Paroxetine is a type of antidepressant known as an SSRI (selective serotonin reuptake inhibitor).

It's often used to treat depression and also sometimes for obsessive compulsive disorder (OCD), panic attacks, anxiety or post-traumatic stress disorder (PTSD).

Paroxetine helps many people recover from depression, and it has fewer unwanted effects than older antidepressants.

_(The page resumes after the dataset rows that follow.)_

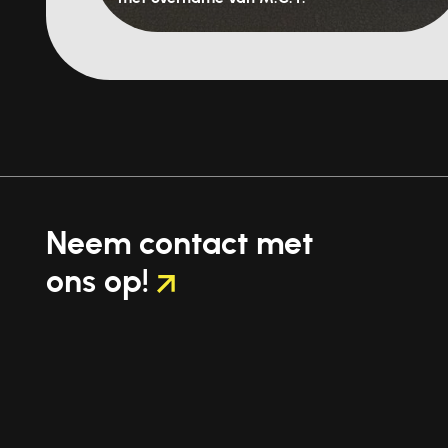
Neem contact
met
ons op!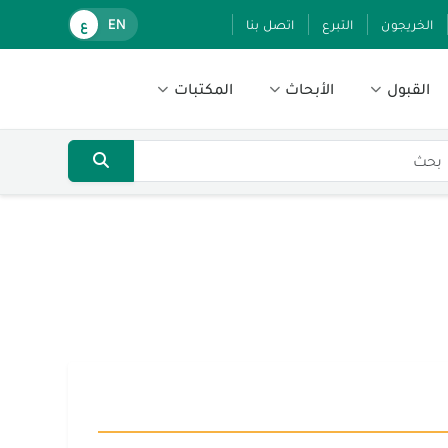
الخريجون
التبرع
اتصل بنا
EN
ع
القبول
الأبحاث
المكتبات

Paroxetine is available on prescription. It comes as tablets and as a liquid that you swallow.

2. Key facts

  • It usually takes 4 to 6 weeks for paroxetine to work.
  • Side effects such as feeling sick or sexual problems are common. They are usually mild and go away after a couple of weeks.
  • If you and your doctor decide to take you off paroxetine, your doctor will probably recommend reducing your dose gradually to help prevent extra side effects.
  • Paroxetine is also called by the brand name Seroxat.

3. Who can and can't take paroxetine

Paroxetine can be taken by adults aged 18 and over.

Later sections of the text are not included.